Auto-Train Corp. said yesterday it has hired Bear, Stearns & Co., a New York investment banking firm, as financial advisor, whose job will be to try to restructure the trouble railroad's debt.

Auto-Train, which did about $29 million of business in 1977 had debts of $10.8 million at the end of the year and has had operating losses for the past two years.

Chairman Eugene K. Garfield said Auto-Train is not under pressure to refinance its obligations, but hired Bear, Stearns to work out a long-range financial plan for the company.

Garfield denied trade reports that Auto-Train is seeking a partner for a merger and hired Bear, Stearns to improve its merger prospects.

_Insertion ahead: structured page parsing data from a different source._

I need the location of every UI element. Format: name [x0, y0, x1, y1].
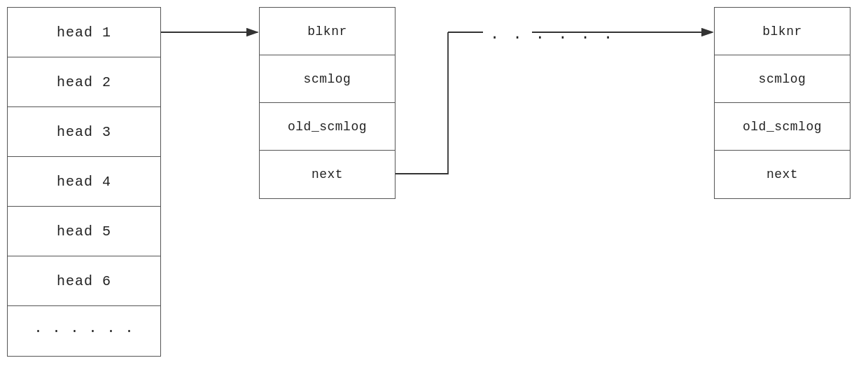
head-4-label: head 4	[57, 174, 111, 190]
node2-next: next	[715, 151, 850, 198]
head-3-label: head 3	[57, 124, 111, 140]
head-6-cell: head 6	[8, 256, 160, 306]
head-dots-cell: · · · · · ·	[8, 306, 160, 356]
node1-next: next	[260, 151, 395, 198]
node2-blknr: blknr	[715, 8, 850, 55]
head-3-cell: head 3	[8, 107, 160, 157]
node1-blknr: blknr	[260, 8, 395, 55]
head-dots-label: · · · · · ·	[34, 323, 134, 339]
head-2-cell: head 2	[8, 57, 160, 107]
node1-old-scmlog: old_scmlog	[260, 103, 395, 151]
head-1-cell: head 1	[8, 8, 160, 57]
head-6-label: head 6	[57, 273, 111, 289]
head-5-label: head 5	[57, 223, 111, 240]
middle-dots: · · · · · ·	[490, 29, 615, 47]
head-5-cell: head 5	[8, 207, 160, 256]
head-4-cell: head 4	[8, 157, 160, 207]
node2-box: blknr scmlog old_scmlog next	[714, 7, 850, 199]
node2-old-scmlog: old_scmlog	[715, 103, 850, 151]
arrow-node1-next-connector	[396, 32, 448, 174]
diagram: head 1 head 2 head 3 head 4 head 5 head …	[0, 0, 868, 365]
head-list: head 1 head 2 head 3 head 4 head 5 head …	[7, 7, 161, 357]
node2-scmlog: scmlog	[715, 55, 850, 103]
node1-box: blknr scmlog old_scmlog next	[259, 7, 396, 199]
node1-scmlog: scmlog	[260, 55, 395, 103]
head-2-label: head 2	[57, 74, 111, 90]
head-1-label: head 1	[57, 25, 111, 41]
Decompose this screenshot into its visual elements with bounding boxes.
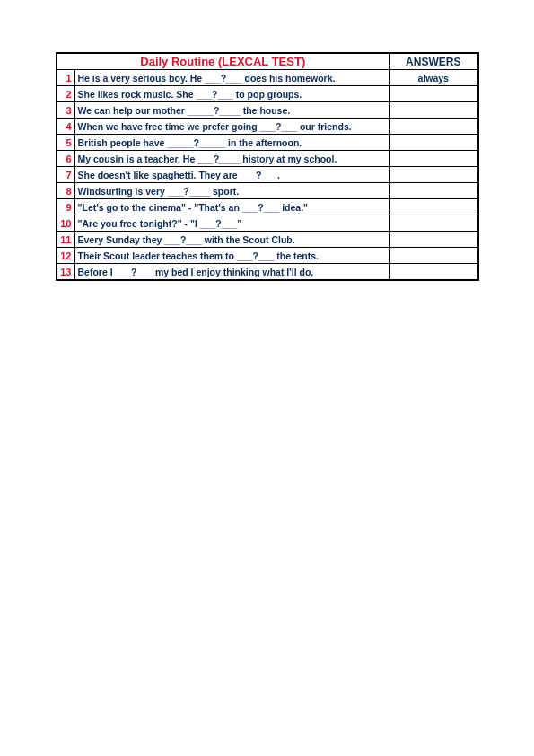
row-number: 1 (57, 70, 74, 86)
table-row: 3 We can help our mother _____?____ the … (57, 102, 478, 119)
table-row: 2 She likes rock music. She ___?___ to p… (57, 86, 478, 102)
row-number: 6 (57, 151, 74, 167)
row-number: 3 (57, 102, 74, 119)
row-number: 9 (57, 199, 74, 215)
answer-cell (389, 86, 478, 102)
answer-cell (389, 232, 478, 248)
table-row: 10 "Are you free tonight?" - "I ___?___" (57, 215, 478, 232)
answer-cell (389, 199, 478, 215)
answer-cell (389, 167, 478, 183)
question-text: Before I ___?___ my bed I enjoy thinking… (74, 264, 389, 281)
row-number: 5 (57, 135, 74, 151)
question-text: He is a very serious boy. He ___?___ doe… (74, 70, 389, 86)
question-text: Their Scout leader teaches them to ___?_… (74, 248, 389, 264)
table-row: 5 British people have _____?_____ in the… (57, 135, 478, 151)
table-row: 7 She doesn't like spaghetti. They are _… (57, 167, 478, 183)
row-number: 7 (57, 167, 74, 183)
answer-cell (389, 119, 478, 135)
table-row: 1 He is a very serious boy. He ___?___ d… (57, 70, 478, 86)
row-number: 11 (57, 232, 74, 248)
row-number: 10 (57, 215, 74, 232)
answer-cell (389, 102, 478, 119)
table-row: 11 Every Sunday they ___?___ with the Sc… (57, 232, 478, 248)
question-text: "Let's go to the cinema" - "That's an __… (74, 199, 389, 215)
question-text: We can help our mother _____?____ the ho… (74, 102, 389, 119)
worksheet-title: Daily Routine (LEXCAL TEST) (57, 53, 389, 70)
row-number: 2 (57, 86, 74, 102)
row-number: 13 (57, 264, 74, 281)
question-text: British people have _____?_____ in the a… (74, 135, 389, 151)
question-rows: 1 He is a very serious boy. He ___?___ d… (57, 70, 478, 281)
table-row: 9 "Let's go to the cinema" - "That's an … (57, 199, 478, 215)
question-text: Every Sunday they ___?___ with the Scout… (74, 232, 389, 248)
row-number: 12 (57, 248, 74, 264)
row-number: 8 (57, 183, 74, 199)
answer-cell (389, 183, 478, 199)
answer-cell (389, 248, 478, 264)
answer-cell (389, 264, 478, 281)
question-text: She doesn't like spaghetti. They are ___… (74, 167, 389, 183)
question-text: She likes rock music. She ___?___ to pop… (74, 86, 389, 102)
worksheet-table: Daily Routine (LEXCAL TEST) ANSWERS 1 He… (56, 52, 479, 281)
question-text: When we have free time we prefer going _… (74, 119, 389, 135)
table-row: 13 Before I ___?___ my bed I enjoy think… (57, 264, 478, 281)
table-row: 12 Their Scout leader teaches them to __… (57, 248, 478, 264)
question-text: My cousin is a teacher. He ___?____ hist… (74, 151, 389, 167)
answers-column-header: ANSWERS (389, 53, 478, 70)
table-row: 6 My cousin is a teacher. He ___?____ hi… (57, 151, 478, 167)
answer-cell (389, 135, 478, 151)
row-number: 4 (57, 119, 74, 135)
header-row: Daily Routine (LEXCAL TEST) ANSWERS (57, 53, 478, 70)
question-text: "Are you free tonight?" - "I ___?___" (74, 215, 389, 232)
table-row: 4 When we have free time we prefer going… (57, 119, 478, 135)
answer-cell: always (389, 70, 478, 86)
answer-cell (389, 215, 478, 232)
table-row: 8 Windsurfing is very ___?____ sport. (57, 183, 478, 199)
question-text: Windsurfing is very ___?____ sport. (74, 183, 389, 199)
answer-cell (389, 151, 478, 167)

As part of its fee, Bear, Stearns will receive five-year warrants to purchase 90,000 shares of Auto-Train stock at $3 per share. Garfield said the financial advisors would also be paid in cash for their expenses.

Auto-Train lost its top financial executive last January, when Allan Menell resigned as vice president and treasurer. Menell received $37,250 in severance pay, the proxy statement for the company's annual meeting reveals. In addition Auto-Train guaranteed Menell an income of at least $5,000 a month from August 1978 to January 1979, saying it would pay him the difference between his other income and that amount.

The company also announced yesterday that Dr. Saul Feldman, director of the staff college of the National Institute of Mental Health, has been appointed to its board of directors.

Feldman's wife, Gloria, manages gift boutiques housed in a caboose at each Auto-Train terminal. He replaces director Seymour Klienman, who resigned from the board and as an attorney for Auto-Train at the same time that Menell quit.